Secretive ICO Team

The Satis Group provides end-to-end ICO advisory services including offering structuring, legal, tax and accounting advice coordination, smart contract creation and investor outreach & marketing community management. According to their analysis of ICO quality:

…approximately 81% of ICO’s were scams, ~6% failed, ~5% had “gone dead”, and ~8% went on to trade on an exchange…

Is it possible that 81% of ICOs are exit scams:

…practice by unethical cryptocurrency promoters who vanish with investors’ money during or after an ICO…

Or, is any project with unrealistic goals really a type of an “honest” scam?

What if the team does want to “do good” and they are better marketers than they are able to formulate and then build solutions which are suited for implementation on the blockchain?

How would we even know if the ICO team is just too optimistic or even slightly delusional about their project?

Short Answer:

No way to know for sure.

Actual Answer: It’s All In Our Heads Anyway

Luckily, we do know the psychology behind marketing techniques utilized by some ICO teams to get more financial backing than their project is worth.

Are you susceptible to social proof: a psychological and social phenomenon where people assume the actions of others in an attempt to reflect correct behavior in a given situation (wiki).

How about your resistance to the bandwagon effect: a psychological phenomenon in which people do something primarily because other people are doing it, regardless of their own beliefs, which they may ignore or override (wiki).

Of course, let’s not forget that the real is the “enemy” is FOMO: a pervasive apprehension that others might be having rewarding experiences from which one is absent (wiki).

All They Can Gain is Your Money

What would prevent an ICO team from pursuing the following course of action:

  1. Come up with an “ok” idea and product to use the blockchain
  2. Get 100 wallets that are controlled by the team
  3. Do KYC for the members of the team
  4. Buy into the ICO from the 100 wallets
  5. “Scream” everywhere: OMG people look our ICO is blowing up and we have a 100 backers already…social proofget on the bandwagon to the moonFOMO
  6. Hope that others will FOMO the hell and then do the KYC and buy into the ICO…

Worst case scenario is that their only backers are their own wallets and they lose their $$ for the website and gas.

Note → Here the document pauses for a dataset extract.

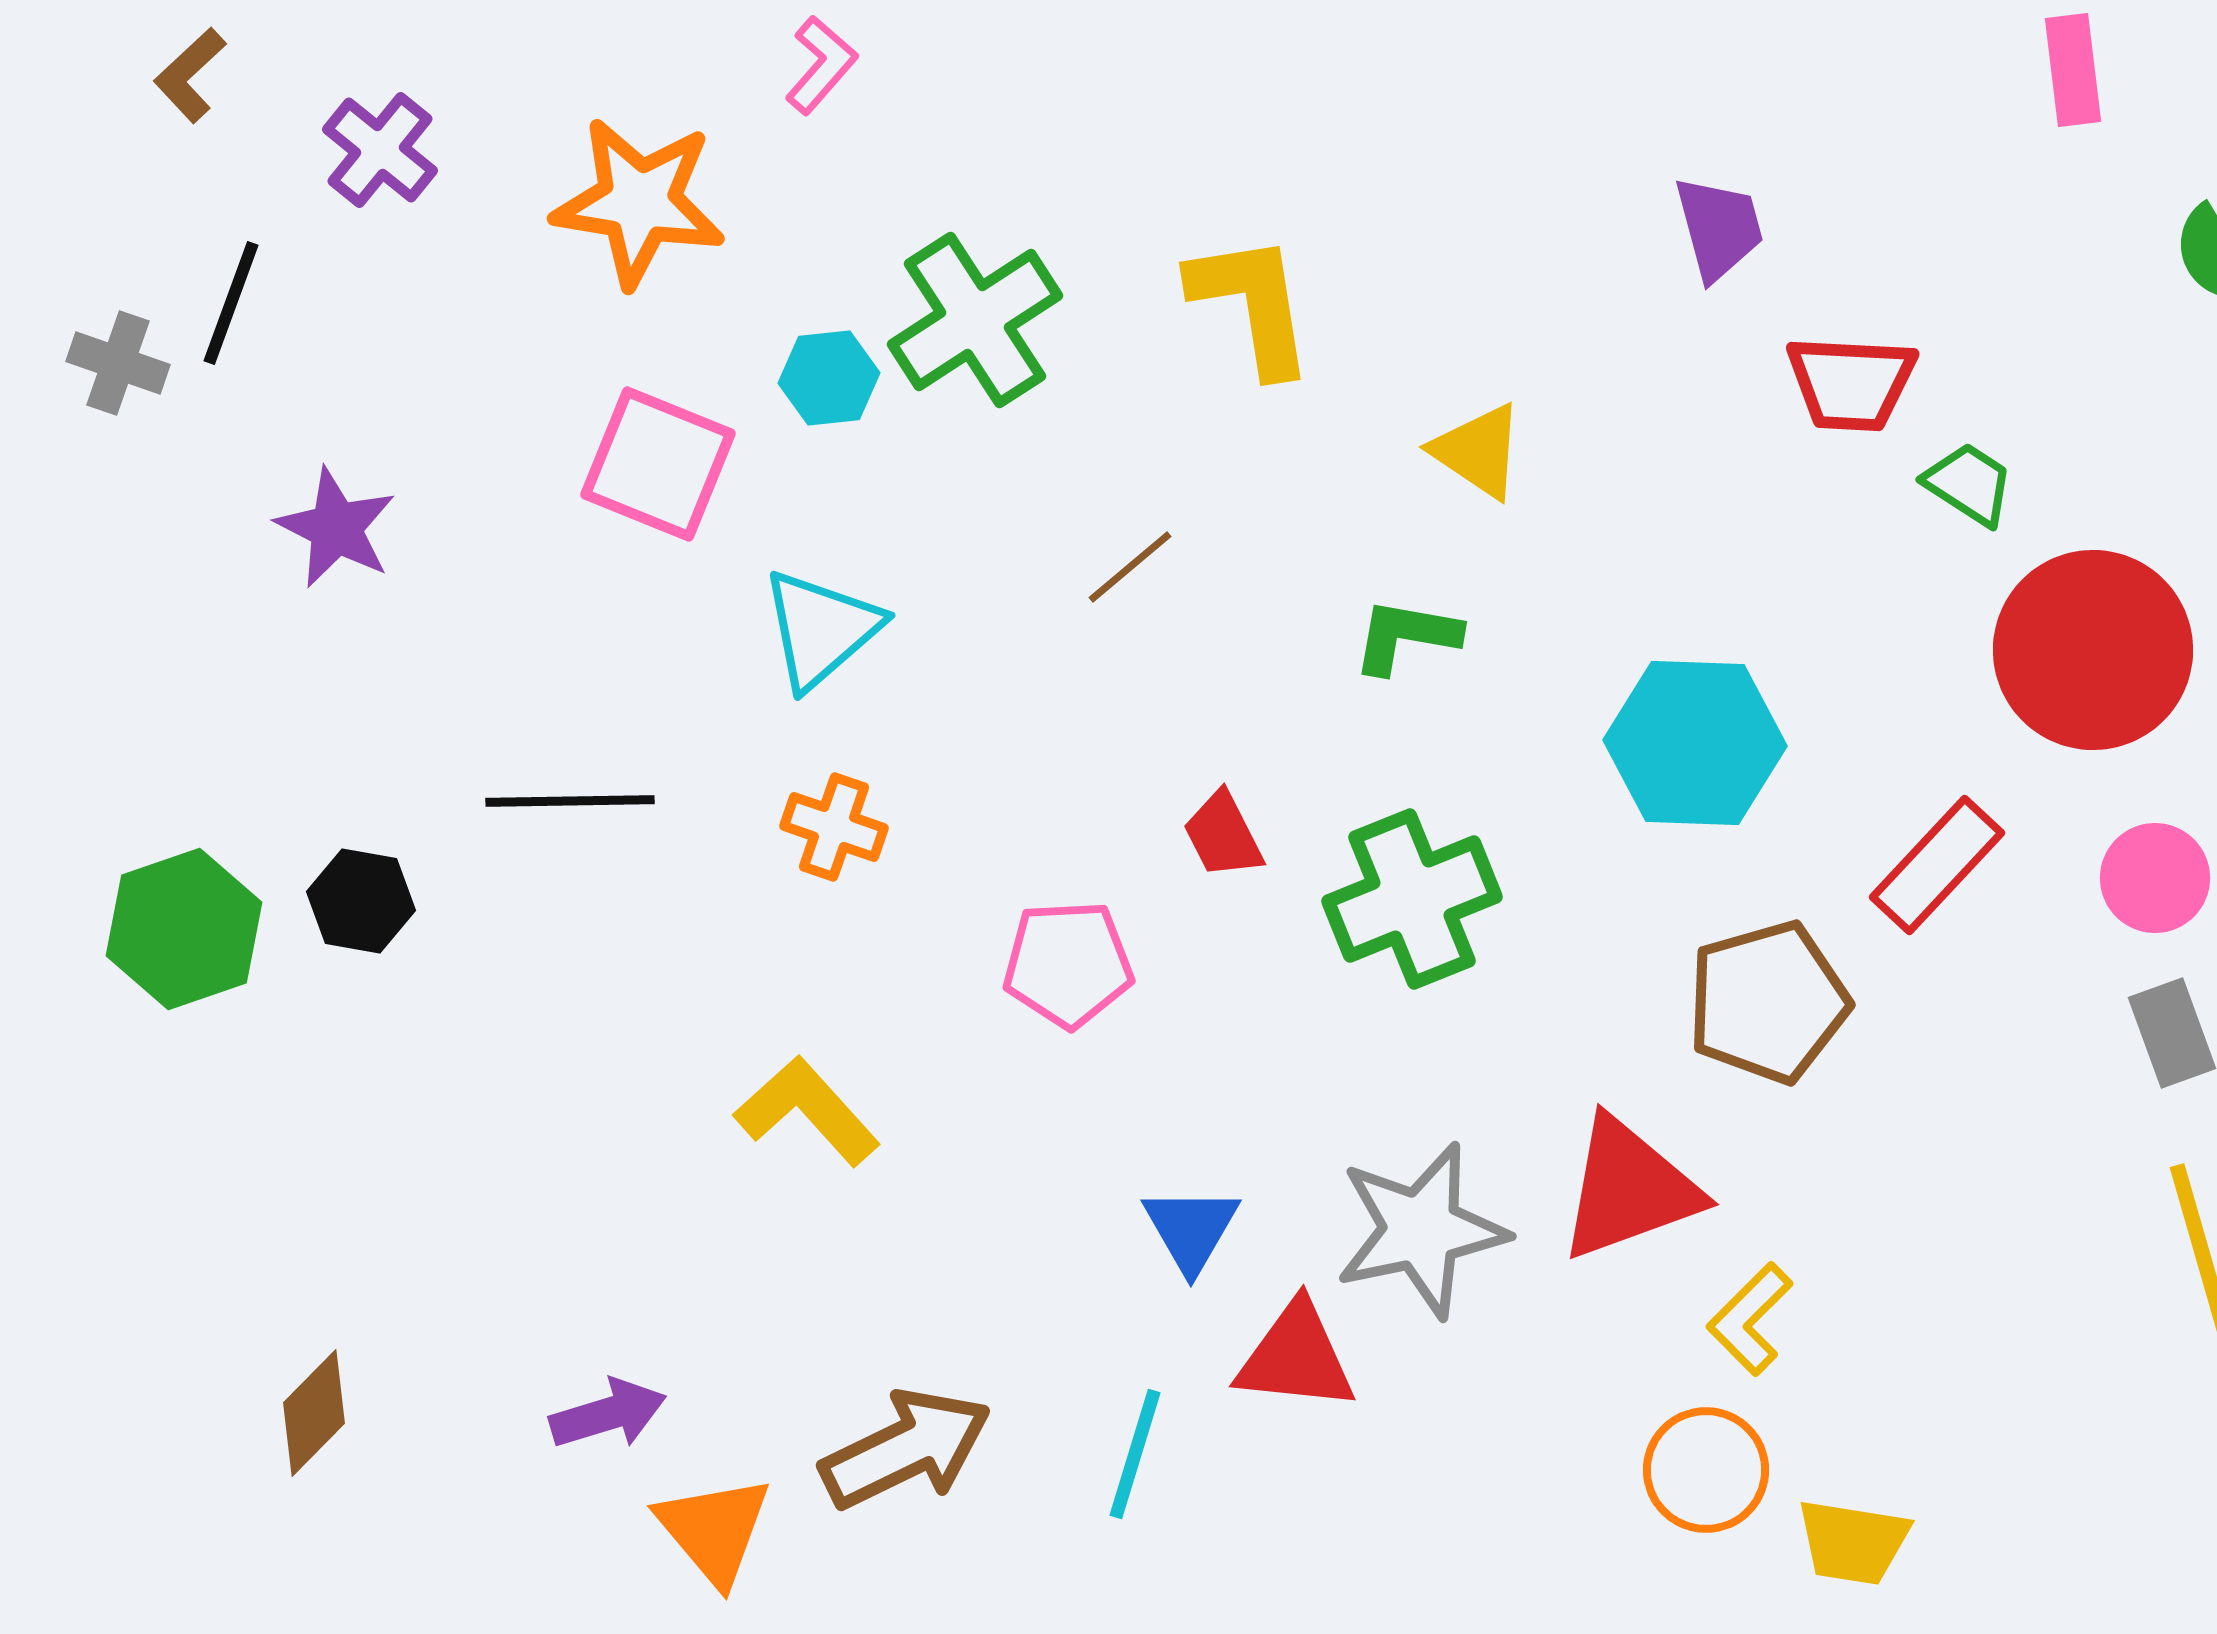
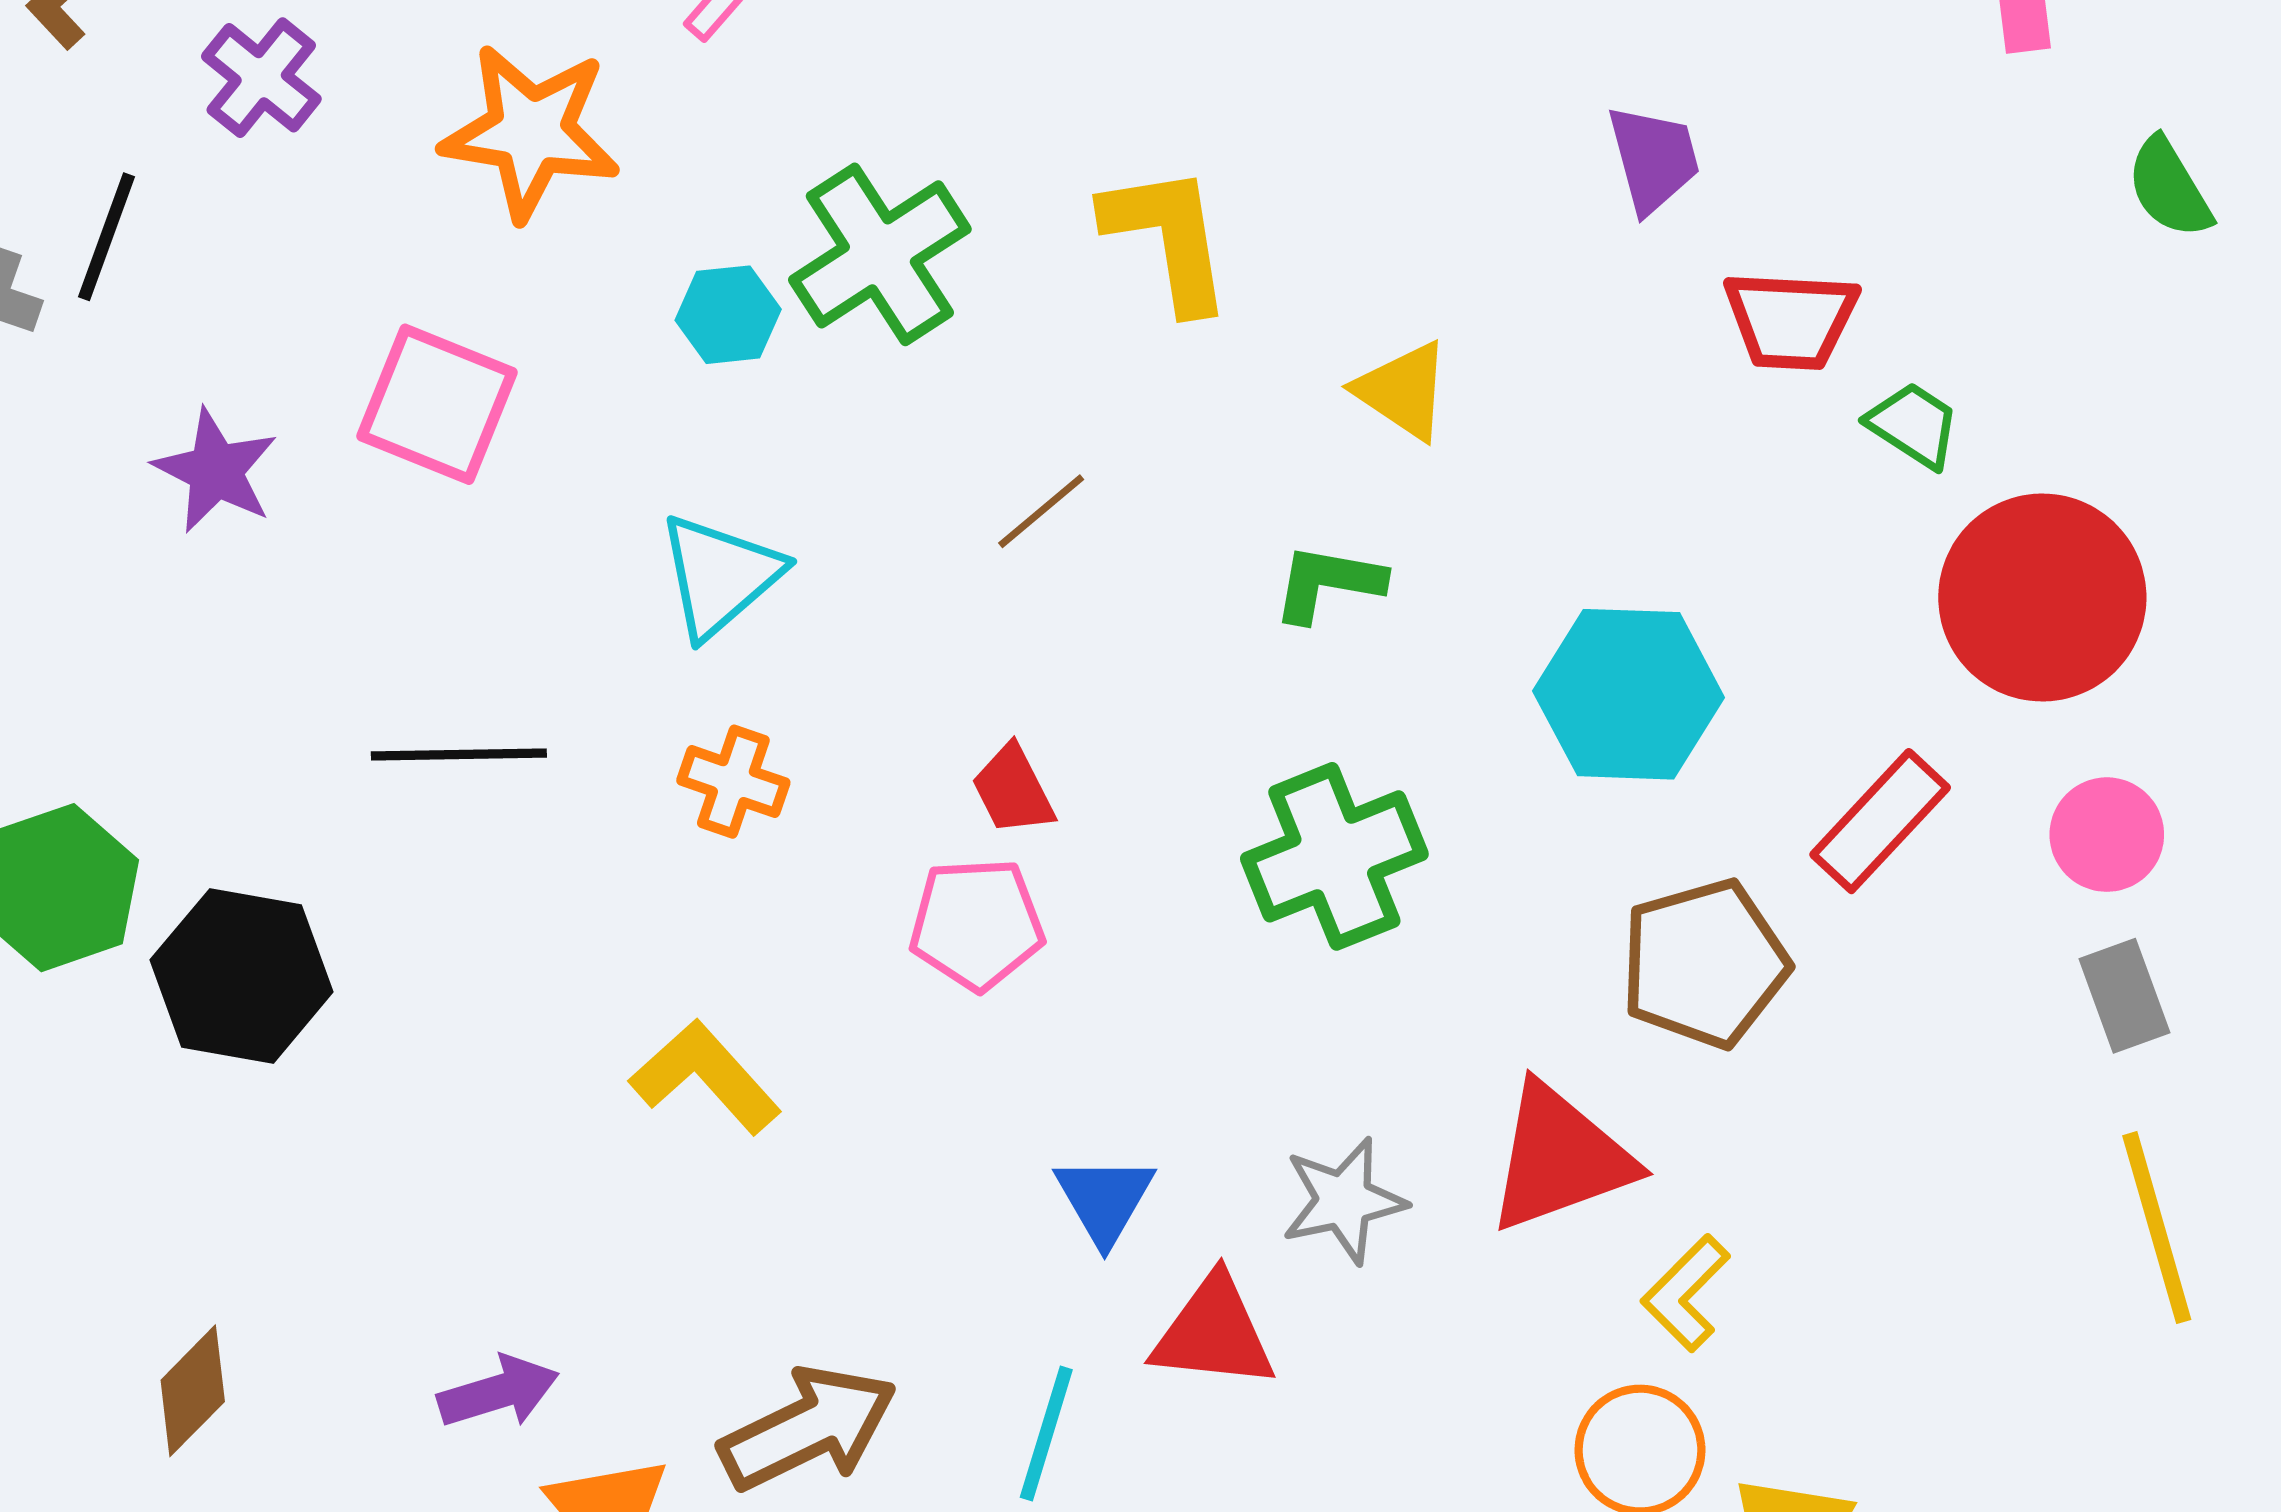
pink square: (658, 464) -> (437, 404), moved
red trapezoid: (1223, 835) -> (1013, 790), moved
black hexagon: (361, 901) -> (242, 976), moved, size x1.6
gray star: (1421, 1230) -> (1344, 1201), size x0.7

But the team can keep the ETH from the 100 wallets that were theirs anyway.

Best case is that many new people “fall” for their “ok” project and fund their work because they fell under the influence of the “psycinfo warfare”.

As far as the authorities and lack of regulations: they would have KYC docs for each participant at all times.

In today’s ICO ecosystem, there are no filling & prospectus regulations akin to SEC’s requirements for IPOs. Moreover, small anonymous investors are not in the position to get insight into ICO team’s finances like the VC investors get from startups.

If some ICO teams are exaggerating funding, then the last “line” of defense are the exchanges. They could demand to see the KYC docs before listing a new coin. This review would confirm that the team is NOT “pumping” their own ICO and would justify exchange listing fees.

Before It Is Too Late for Your Money

Check the ICO pages on Reddit.com, Medium.com and on their blog: no comments means no real interest and claims of participation could be “fake”.